Uma declaração bombástica que retive foi que se retiraramos das prateleiras de um supermercado comum os produtos alimentares que contêm açucar restarão apenas 20 % de produtos. Há um par de anos eu fiz uma experiência - passar um mês sem comer carne nem peixe. Desde essa ocasião dedico muita atenção aos rótulos e isto é verdade: o açucar está nas batatas fritas, na mostarda, no pão de forma e em muitos mais produtos. Um apontamento histórico sobre a morte do Presidente Eisenhower, de insuficiência cardíaca, informa-nos da existência de duas teses acerca do sucedido, uma que culpava a gordura e outra o açucar. Mas nos anos 70 e após o esforço de várias entidades – Governo de braço dado com a indústria e cientistas - para branquearem a má sina do açucar, a vilã incontestada passou a ser a gordura e tem início a vaga dos produtos com baixo teor em gordura. Para compensar a sua falta e a consequente perda de sabor, a indústria alimentar deitou mão ao açucar e a tendência permanece até aos nossos dias.

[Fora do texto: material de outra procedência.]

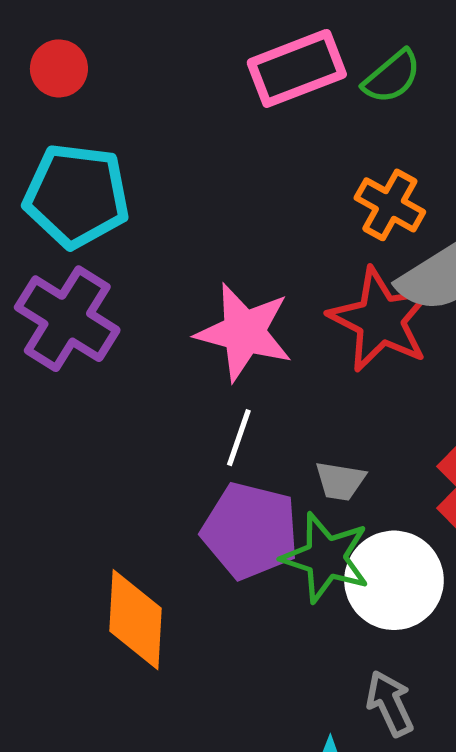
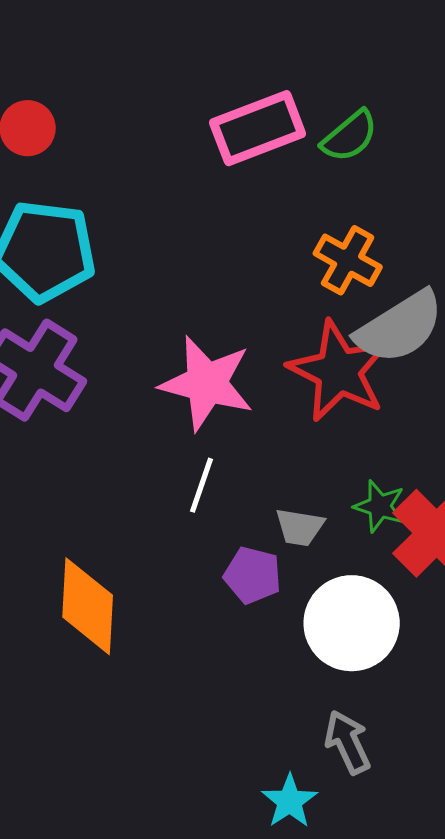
purple pentagon: (250, 531) -> (253, 575), moved, size x0.6
green star: (326, 558) -> (380, 506), moved, size x0.6
orange diamond: (135, 620) -> (88, 606), moved

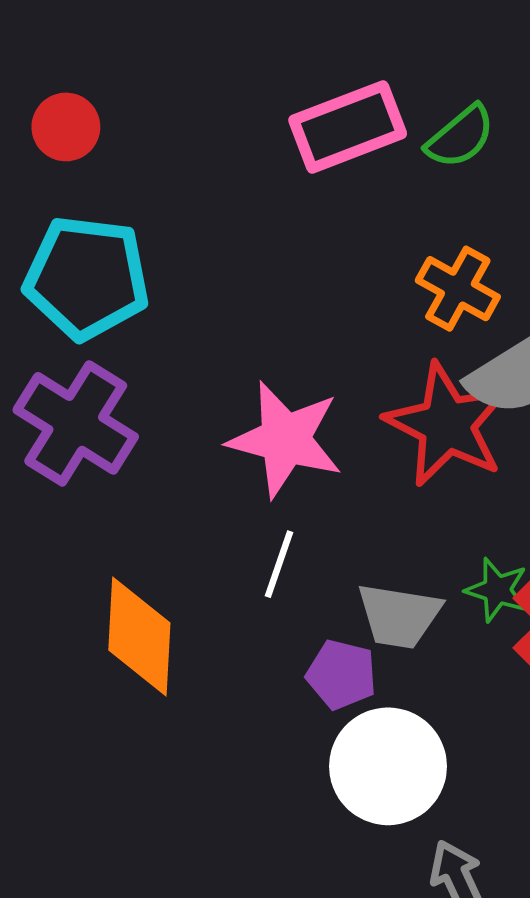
gray trapezoid: (300, 527) -> (399, 616), size x1.4
orange diamond: (88, 606) -> (139, 636), moved
white circle: (352, 623) -> (388, 766), moved

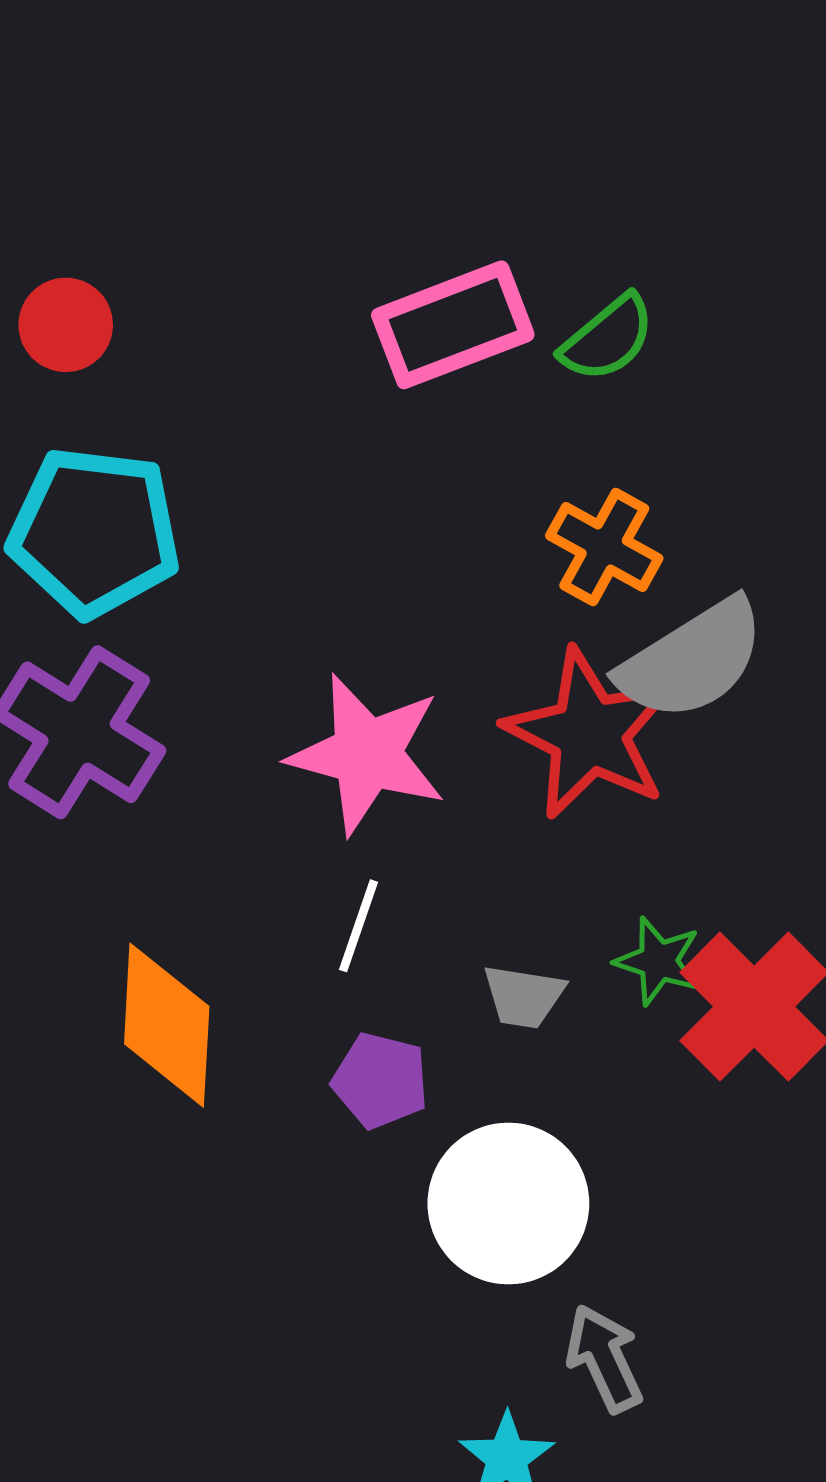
gray trapezoid: (399, 616) -> (524, 996), size x0.7
purple pentagon: (341, 674) -> (380, 1081), moved

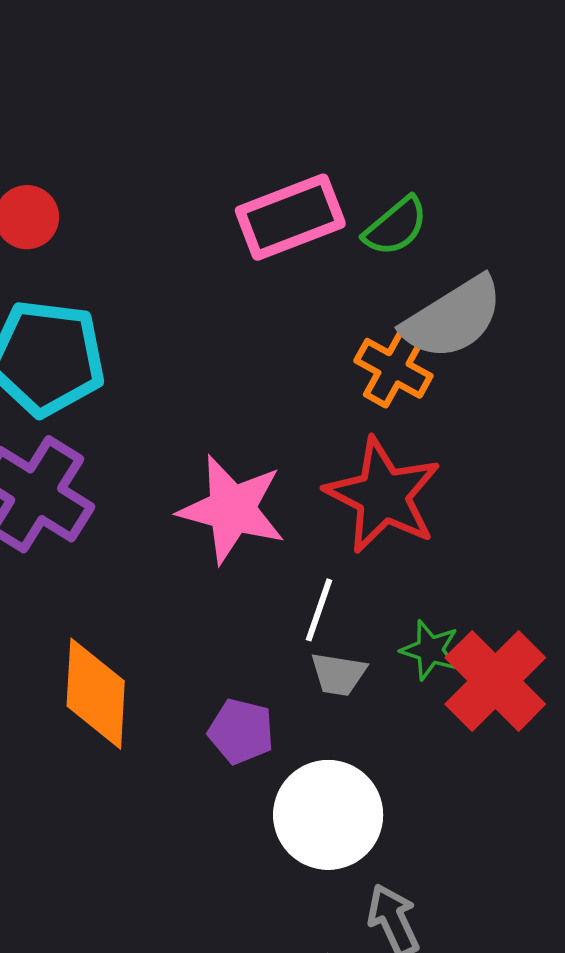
gray semicircle: (692, 660) -> (453, 318), moved
white line: (359, 926) -> (319, 610), moved

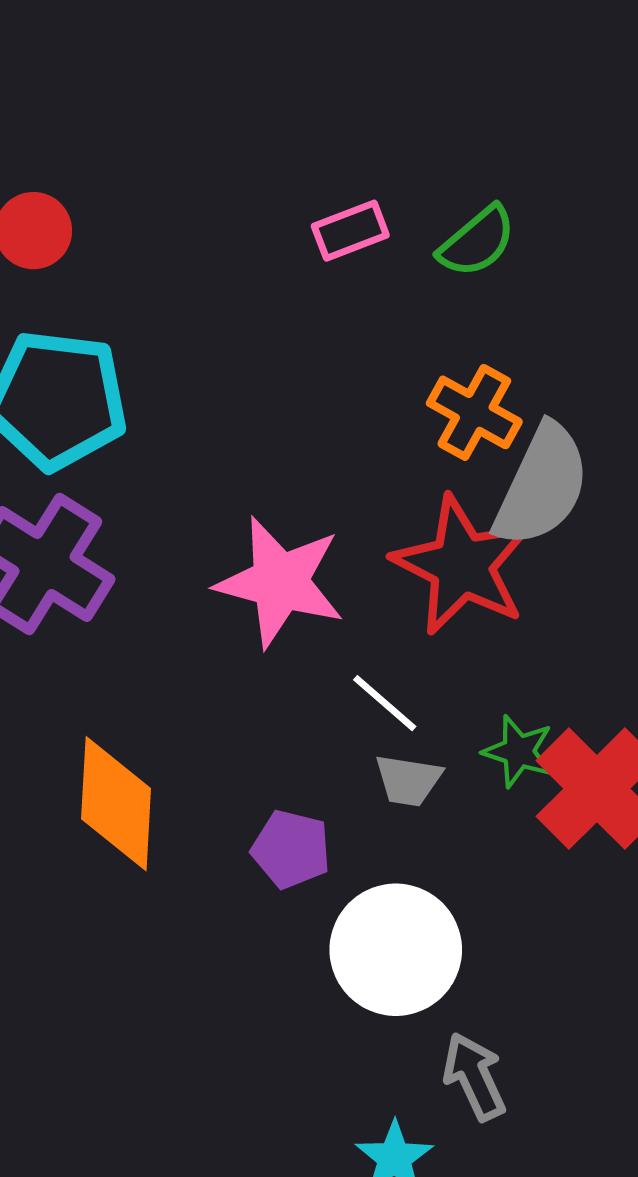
pink rectangle: (290, 217) -> (350, 231), size x0.6
gray semicircle: (453, 318) -> (542, 485), moved, turned -33
white line: (319, 610) -> (385, 703), turned -68

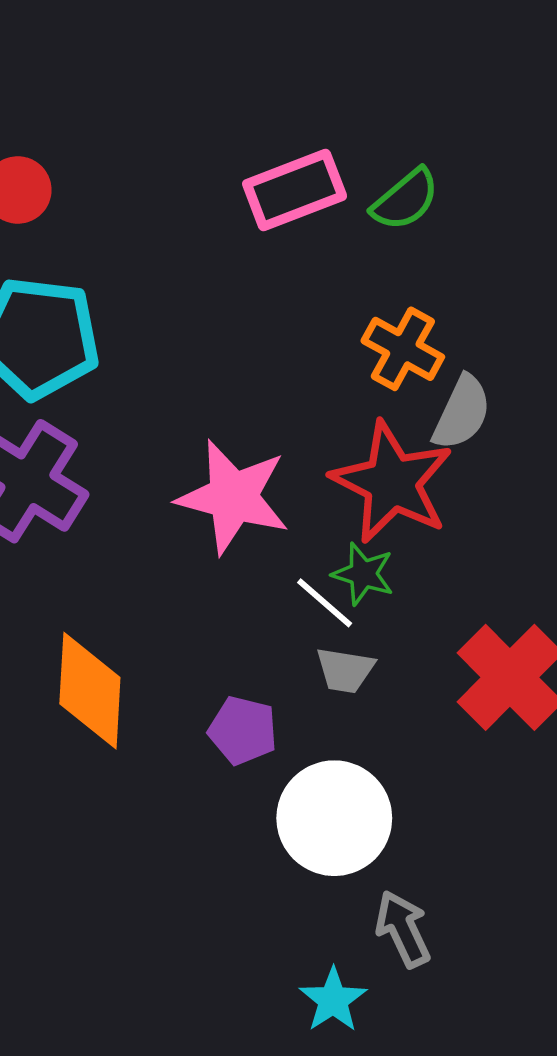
pink rectangle: (350, 231) -> (295, 190), size x1.5
gray semicircle: (542, 485) -> (462, 413), size x0.7
green star: (518, 751) -> (363, 574), moved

That Sugar Film também apresenta um momento choque: Damon viaja até ao Kentucky para nos mostrar a “Mountain Dew mouth”. Isso é o resultado da ingestão - em excesso e desde muito tenra idade, 3 e 4 anos - do popular refrigerante pelas crianças das comunidades daquela região,  o que resulta em dentições  apodrecidas quando chegam à adolescência. Damon mostra também como é difícil encontrar alternativas ao fast –food enquanto percorre as estradas da America ladeadas por grandes sinais de restaurantes como McDonalds, Kentucky Fried Chicken e Burger King. O acesso a uma alimentação mais saudável nem sempre é simples, por vezes comer bem não depende somente da nossa escolha. Outro momento perturbador é a visita que Damon faz a Amata, uma comunidade de aborígenes australianos. A comunidade era saudável antes do aparecimento do supermercado local, vivia dos produtos que cultivava e da caça. Ficamos a conhecer John Tregenza, The Chainsaw, um homem que diz ter este apelido porque “ cuts through the bullshit”. Ele é o mentor de um projecto intitulado MAI WIRU – Good Food que tem como objectivo incutir hábitos de alimentação saudável na comunidade. Para ele o açucar é o responsável pelas doenças e mortes prematuras dos aborígenes.

Para terminar  That Sugar Film lança a ideia de que o capitalismo é alimentado pelo açucar pois ele é o motor de grande parte da sociedade de consumo na associação complexa como trabalha no nosso corpo, mente e coração.  Mais ou menos isto. Até dá medo, não?